Location: Animal Parasitic Diseases Laboratory
Project Number: 8042-31000-107-004-R
Project Type: Reimbursable Cooperative Agreement
Start Date: Oct 1, 2014
End Date: Aug 31, 2019
Objective:
There is growing concern from livestock producers and federal agencies that regulate and research animal health and food safety, with the development of anthelmintic resistance in ruminants (including recently domesticated wild ruminants) and anticipated resistance in pigs. Testing of a new class of anthelmintics represented by the Bacillus thuringiensis crystal protein (Cry5B) against larval and adult stages of economically important parasitic nematodes of livestock is not easily accomplished without the partnership developed in this plan. Although the pre-clinical and clinical deliverables from the plan are targeted to humans, the work is basic in nature and applicable to livestock infected with nematode parasites. ARS will provide parasitic nematodes to the Cooperator (University of Massachusetts Medical School) for lethality testing in vitro of Cry5B and related compounds delivered in lysates of strains of Bacillus that are Generally Regarded as Safe (GRAS) and other delivery vehicles. This is a novel and potentially breakthrough technology because it delivers a class of proteins that have been in the human food chain for decades along with a delivery system that is safe and efficient. The in vitro testing of probiotic lysate-derived Cry5B against parasitic animal nematodes can predict efficacy of this preparation in vivo as well as expand information on the mechanism of action of the product. These studies will precede the delivery of the active lysates, and appropriate control lysates that lack expression of Cry5B, to pigs as a proof of principal for efficacy under conditions of experimental exposure to specific parasitic nematode species in confined facilities. Other conditions of delivery of Cry5B and related products will also be evaluated in pigs infected with Ascaris suum and Trichuris suis, as determined by the results of in vitro studies, as well as preliminary analysis of safety of the optimized product delivery by histological and molecular analysis of the clinical status of the treated pigs.
Approach:
1. Propagate, isolate, and deliver larval and adults stages of parasitic animal nematodes. ARS will provide stages of Ascaris suum and Trichuris suis to the Cooperator for testing of Cry5B delivered in lysates of strains of Bacillus that are GRAS approved. We have successfully isolated these stages and shipped them by overnight carrier for testing in the UCSD laboratory in the past, but can conduct in vitro studies in the Beltsville laboratory as an alternative strategy.

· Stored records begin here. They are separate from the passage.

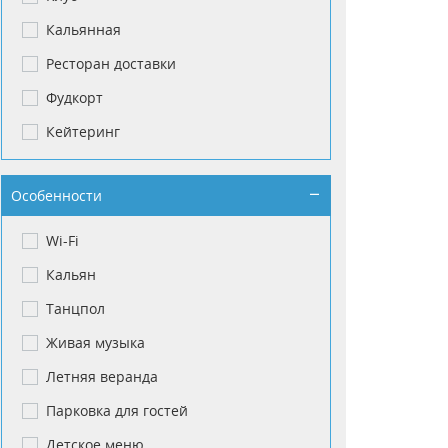
Кальянная
Ресторан доставки
Фудкорт
Кейтеринг
Особенности
Wi-Fi
Кальян
Танцпол
Живая музыка
Летняя веранда
Парковка для гостей
Детское меню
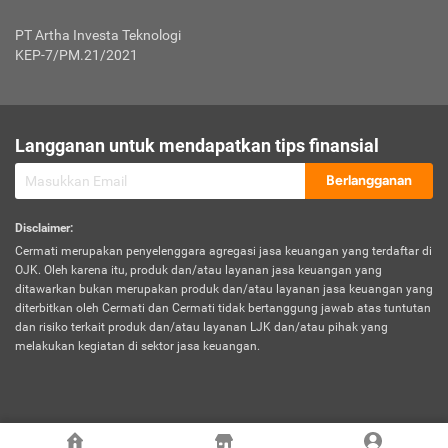
Jenis Kendaraan Non Bus dan Non Truk
0,125% x Rp. 50.000.000,00 = Rp. 62.500,00
Penumpang
0,10% x Rp. 50.000.000,00 = Rp. 50.000,00
PT Artha Investa Teknologi
Untuk Penumpang: 0,10% dari uang 
Tarif Premi atau Kontribusi Minimum = Rp. 300.000,00
KEP-7/PM.21/2021
diri untuk setiap tempat 
Kategori 1
0 s.d.
0,47%
0,56%
Rp125.000.000,-
7.
Tanggung
UP hingga Rp25 juta: 0
Langganan untuk mendapatkan tips finansial
Jawab
Kategori 2
>Rp125.000.000,-
0,63%
0,69%
UP > Rp25 juta s.d. Rp50 ju
Hukum
s.d.
Berlangganan
terhadap
Rp200.000.000,-
UP > Rp50 juta s.d. Rp100 ju
Penumpang
Disclaimer
:
UP > Rp100 juta: ditentukan
Cermati merupakan penyelenggara agregasi jasa keuangan yang terdaftar di
Kategori 3
>Rp200.000.000,-
0,41%
0,46%
Perusahaa
OJK. Oleh karena itu, produk dan/atau layanan jasa keuangan yang
s.d.
ditawarkan bukan merupakan produk dan/atau layanan jasa keuangan yang
Rp400.000.000,-
diterbitkan oleh Cermati dan Cermati tidak bertanggung jawab atas tuntutan
dan risiko terkait produk dan/atau layanan LJK dan/atau pihak yang
*UP = Uang Pertanggungan
melakukan kegiatan di sektor jasa keuangan.
Kategori 4
>Rp400.000.000,-
0,25%
0,30%
Tabel Tarif Perluasan Banjir Asuransi Mobil*
s.d.
Rp800.000.000,-
©
2026
Cermati. All Rights Reserved.
No
Wilayah
Tarif Premi atau Kontribusi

2. Conduct natural and experimental infections of pigs with parasitic nematodes and evaluate probiotic lysates-derived Cry5B and other related products. Recently weaned pigs produced at the ARS Beltsville facility will be inoculated with infective eggs of A. suum and T. suis and (depending on the results of in vitro screens) and treated with active and control lysates to evaluate in vivo efficacy against the larval and adult stages of these parasites by assessing worm burden in the intestines. Other potential studies in backup of those with rodents will evaluate the immune neutralization of Cry5B after multiple treatments and for detection of enhanced acquired immunity to parasite nematodes by the release of cryptic antigens following the intoxication of resident parasitic infection with Cry5B in situ. Tissues and bio-fluids will also be collected as specimens for histological evaluation and clinical evaluation of biomarkers evaluation to determine any differences from the norm. Delivery of the Cry5B with mineral supplements that neutralize stomach pH will also be tested for increased efficacy against gastrointestinal parasitic worms.
3. Archive tissues and bio-fluids of pigs for safety evaluation. ARS will also freeze pig intestines, liver, muscle, kidney, brain, whole blood, and lymphoid tissues for RNA extraction and potential transcriptomic evaluation, fix similar tissues for histological examination, and store plasma, urine, and fecal contents for metabolomic and microbiome analysis. These materials represent samples for a safety evaluation of the treatment with probiotic lysate-derived Cry5B in a second species considered similar to humans.